L’autre ne se fit pas répéter l’invitation, en une seconde il fut debout.

— Ah ! reprit-il avec un soupir de satisfaction, c’est bon d’être libre !

— N’est-ce pas ! maintenant voulez-vous que nous causions un peu ?

— Je ne demande pas mieux, caballero, je ne puis que gagner dans votre conversation, répondit-il en s’inclinant avec le plus charmant sourire.

Les deux ennemis prirent place auprès l’un de l’autre comme si rien d’extraordinaire ne se fût passé entre eux.

Ceci est un des traits distinctifs du caractère mexicain : le meurtre chez ce peuple est tellement passé dans les mœurs, qu’il n’a plus rien qui étonne, et que souvent l’homme qui a failli être victime d’un guet-apens ne se fait aucun scrupule de serrer la main à celui qui le lui a tendu, prévoyant qu’il peut un jour ou l’autre être appelé à jouer le rôle d’assassin à son tour.

Dans la circonstance présente, ce n’était nullement cette considération qui engageait le cavalier à agir comme il le faisait ; il avait pour cela un puissant motif que bientôt nous connaîtrons, car malgré sa feinte indifférence, ce ne fut qu’avec un vif sentiment de dégoût qu’il s’assit auprès du bandit.
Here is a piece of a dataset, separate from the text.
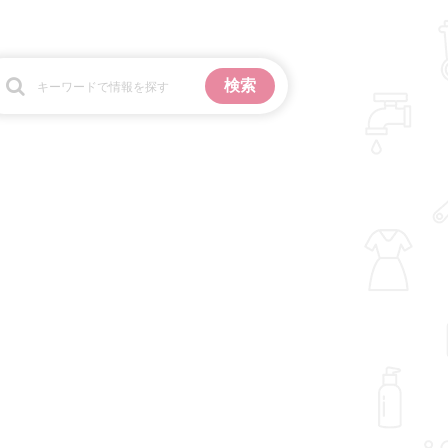
お金
掃除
Quant à celui-ci, nous devons lui rendre cette justice de constater qu’il n’avait qu’un remords, celui d’avoir manqué son coup, mais il se promettait in petto de prendre sa revanche le plus tôt possible, et cette fois d’user de si grandes précautions qu’il réussirait.

— À quoi pensez-vous ? lui demanda tout à coup le cavalier.

— Moi ? Ma foi ! à rien, caballero, répondit-il d’un air innocent.

— Vous me trompez, je sais à quoi vous pensez en ce moment.

— Oh ! pour cela, permettez-moi de vous dire…

— Vous pensez à m’assassiner, reprit le cavalier en l’interrompant net.

L’autre ne répondit pas, seulement il murmura entre ses dent :

— Quel démon d’homme ! il devine jusqu’aux pensées les plus cachées ; on n’est pas en sûreté auprès de lui.